Thanks for contributing an answer to Electrical Engineering Stack Exchange!


  • Please be sure to answer the question. Provide details and share your research!

But avoid


  • Asking for help, clarification, or responding to other answers.

  • Making statements based on opinion; back them up with references or personal experience.

Use MathJax to format equations. MathJax reference.

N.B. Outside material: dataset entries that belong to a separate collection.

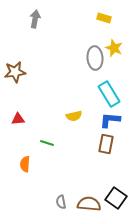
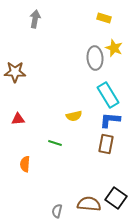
brown star: rotated 10 degrees clockwise
cyan rectangle: moved 1 px left, 1 px down
green line: moved 8 px right
gray semicircle: moved 4 px left, 9 px down; rotated 24 degrees clockwise
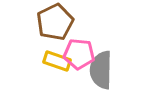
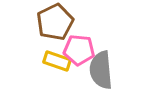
pink pentagon: moved 4 px up
gray semicircle: rotated 6 degrees counterclockwise
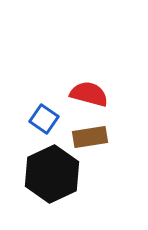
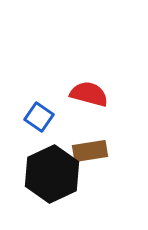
blue square: moved 5 px left, 2 px up
brown rectangle: moved 14 px down
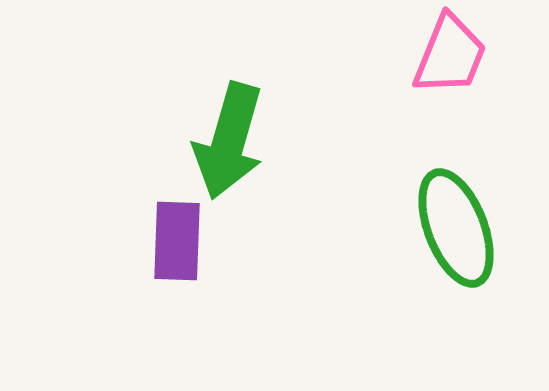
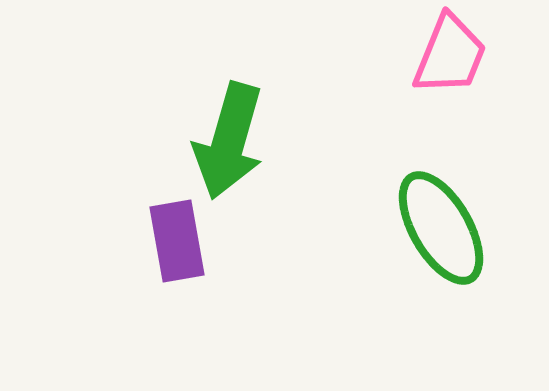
green ellipse: moved 15 px left; rotated 9 degrees counterclockwise
purple rectangle: rotated 12 degrees counterclockwise
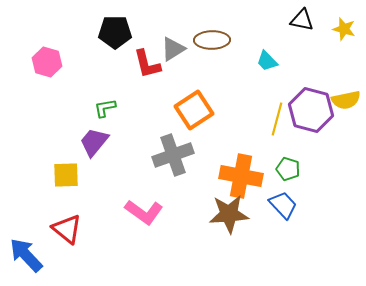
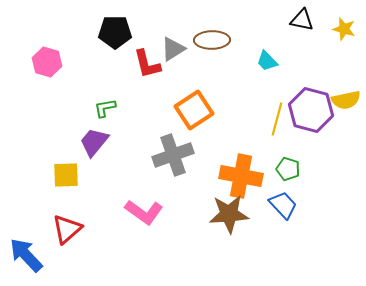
red triangle: rotated 40 degrees clockwise
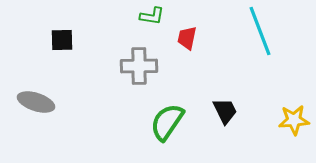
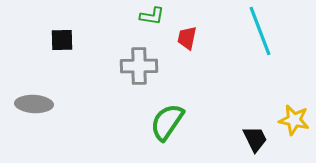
gray ellipse: moved 2 px left, 2 px down; rotated 15 degrees counterclockwise
black trapezoid: moved 30 px right, 28 px down
yellow star: rotated 16 degrees clockwise
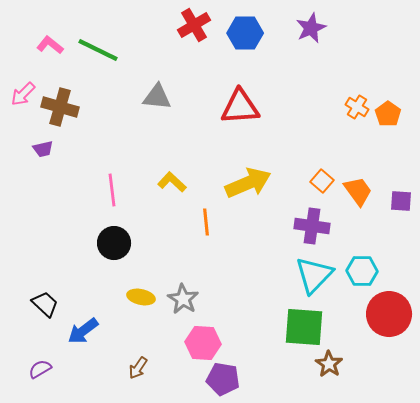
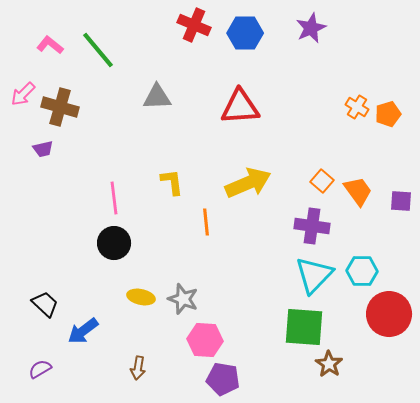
red cross: rotated 36 degrees counterclockwise
green line: rotated 24 degrees clockwise
gray triangle: rotated 8 degrees counterclockwise
orange pentagon: rotated 20 degrees clockwise
yellow L-shape: rotated 40 degrees clockwise
pink line: moved 2 px right, 8 px down
gray star: rotated 12 degrees counterclockwise
pink hexagon: moved 2 px right, 3 px up
brown arrow: rotated 25 degrees counterclockwise
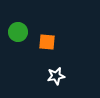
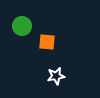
green circle: moved 4 px right, 6 px up
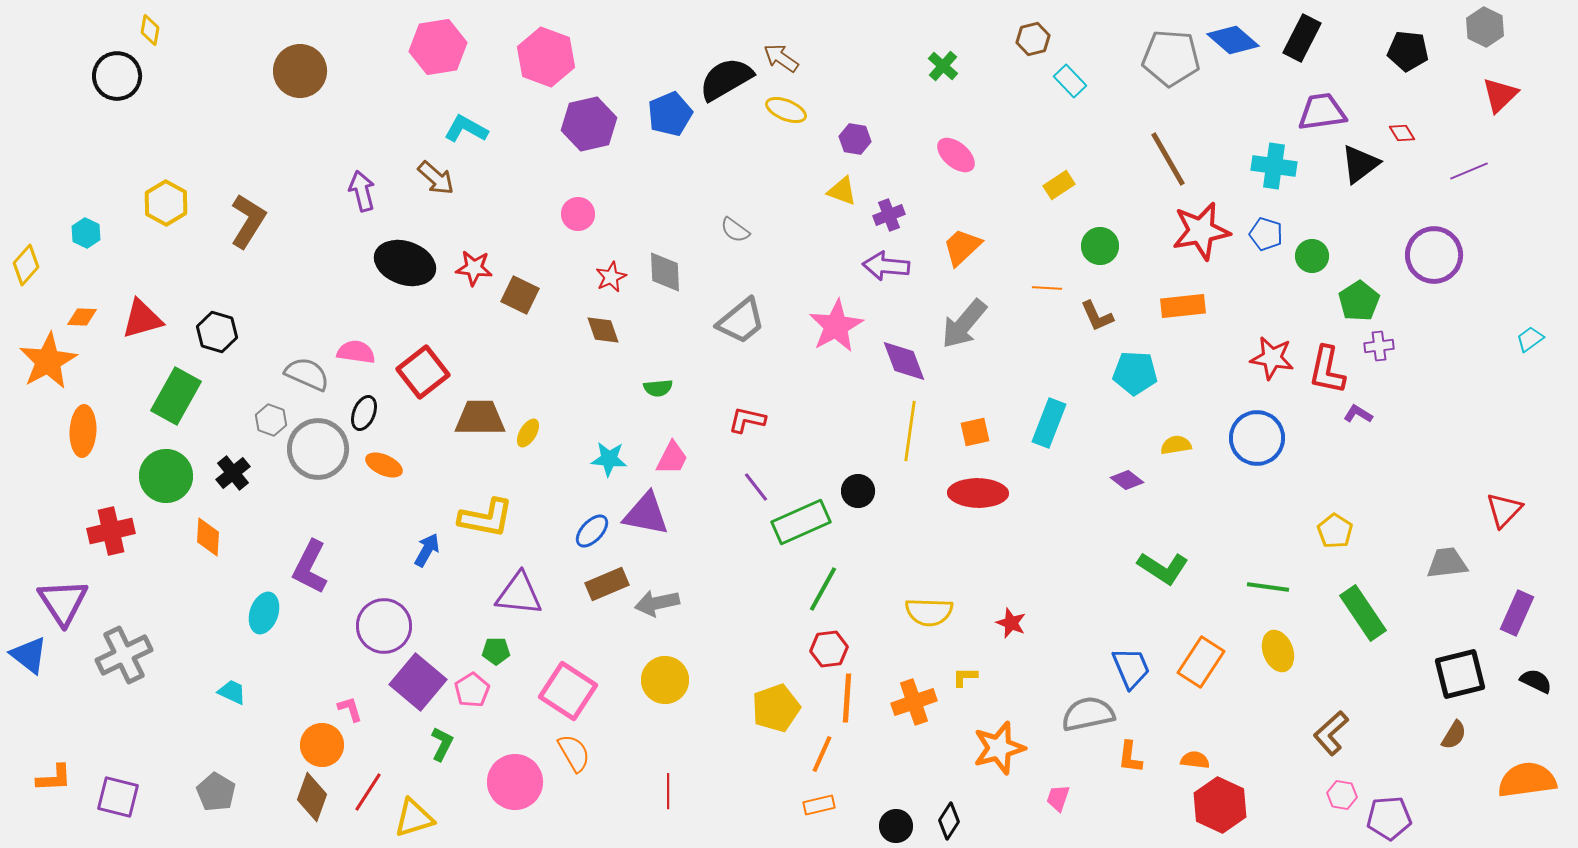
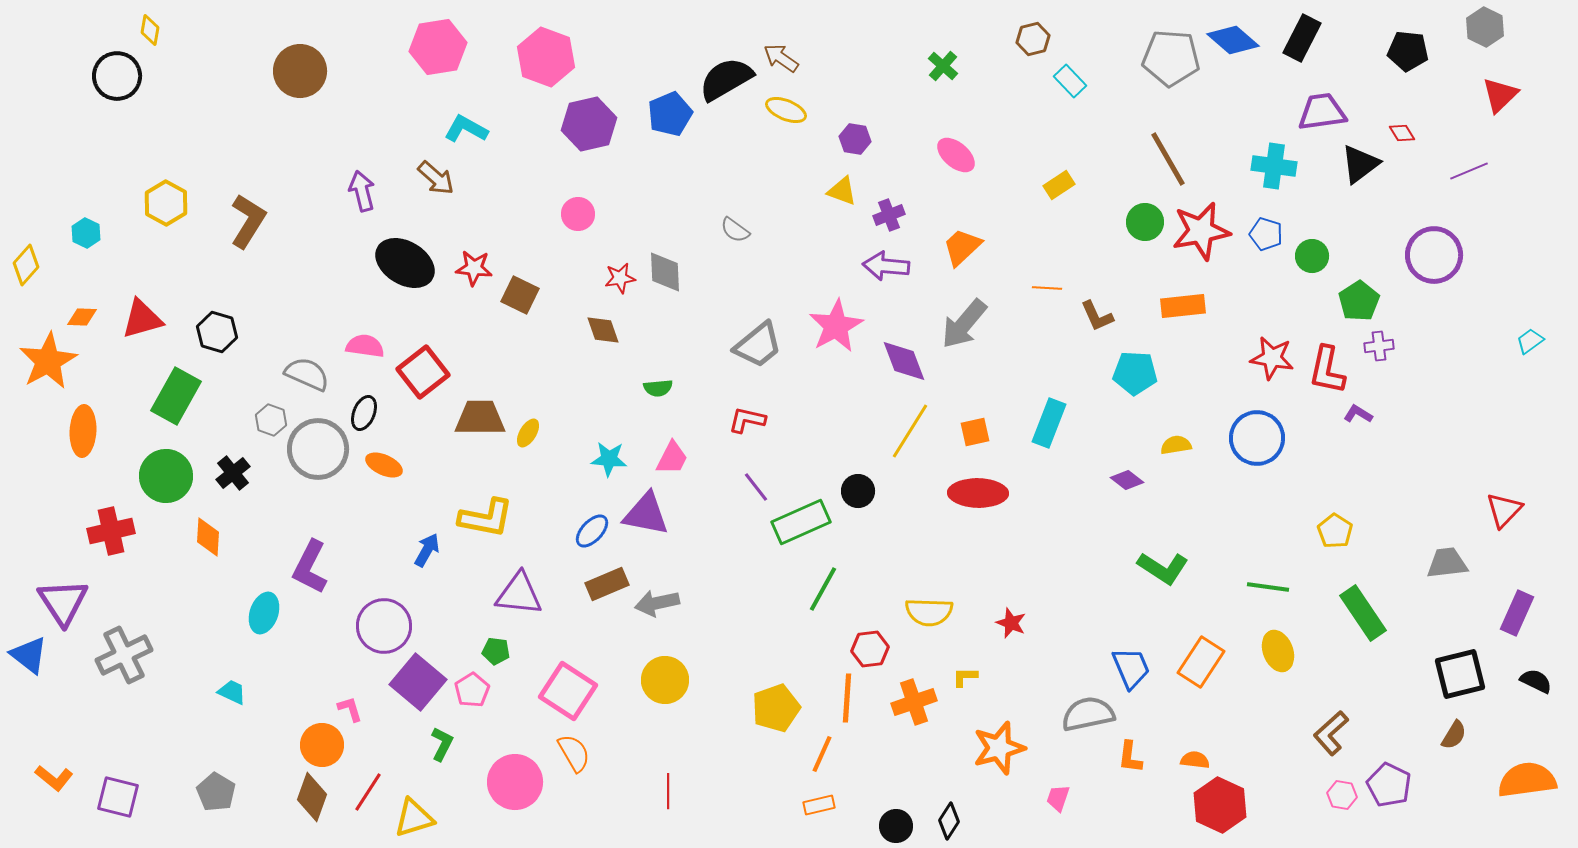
green circle at (1100, 246): moved 45 px right, 24 px up
black ellipse at (405, 263): rotated 12 degrees clockwise
red star at (611, 277): moved 9 px right, 1 px down; rotated 16 degrees clockwise
gray trapezoid at (741, 321): moved 17 px right, 24 px down
cyan trapezoid at (1530, 339): moved 2 px down
pink semicircle at (356, 352): moved 9 px right, 6 px up
yellow line at (910, 431): rotated 24 degrees clockwise
red hexagon at (829, 649): moved 41 px right
green pentagon at (496, 651): rotated 8 degrees clockwise
orange L-shape at (54, 778): rotated 42 degrees clockwise
purple pentagon at (1389, 818): moved 33 px up; rotated 30 degrees clockwise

To learn more, see our tips on writing great answers.




draft saved


draft discarded














StackExchange.ready(
function ()
StackExchange.openid.initPostLogin('.new-post-login', 'https%3a%2f%2felectronics.stackexchange.com%2fquestions%2f452181%2fwhy-does-intels-haswell-chip-allow-fp-multiplication-to-be-twice-as-fast-as-add%23new-answer', 'question_page');

);

Post as a guest















Required, but never shown





















































Required, but never shown














Required, but never shown












Required, but never shown







Required, but never shown

































Required, but never shown














Required, but never shown












Required, but never shown







Required, but never shown







Popular posts from this blog

Category:9 (number) SubcategoriesMedia in category "9 (number)"Navigation menuUpload mediaGND ID: 4485639-8Library of Congress authority ID: sh85091979ReasonatorScholiaStatistics

Circuit construction for execution of conditional statements using least significant bitHow are two different registers being used as “control”?How exactly is the stated composite state of the two registers being produced using the $R_zz$ controlled rotations?Efficiently performing controlled rotations in HHLWould this quantum algorithm implementation work?How to prepare a superposed states of odd integers from $1$ to $sqrtN$?Why is this implementation of the order finding algorithm not working?Circuit construction for Hamiltonian simulationHow can I invert the least significant bit of a certain term of a superposed state?Implementing an oracleImplementing a controlled sum operation

Magento 2 “No Payment Methods” in Admin New OrderHow to integrate Paypal Express Checkout with the Magento APIMagento 1.5 - Sales > Order > edit order and shipping methods disappearAuto Invoice Check/Money Order Payment methodAdd more simple payment methods?Shipping methods not showingWhat should I do to change payment methods if changing the configuration has no effects?1.9 - No Payment Methods showing upMy Payment Methods not Showing for downloadable/virtual product when checkout?Magento2 API to access internal payment methodHow to call an existing payment methods in the registration form?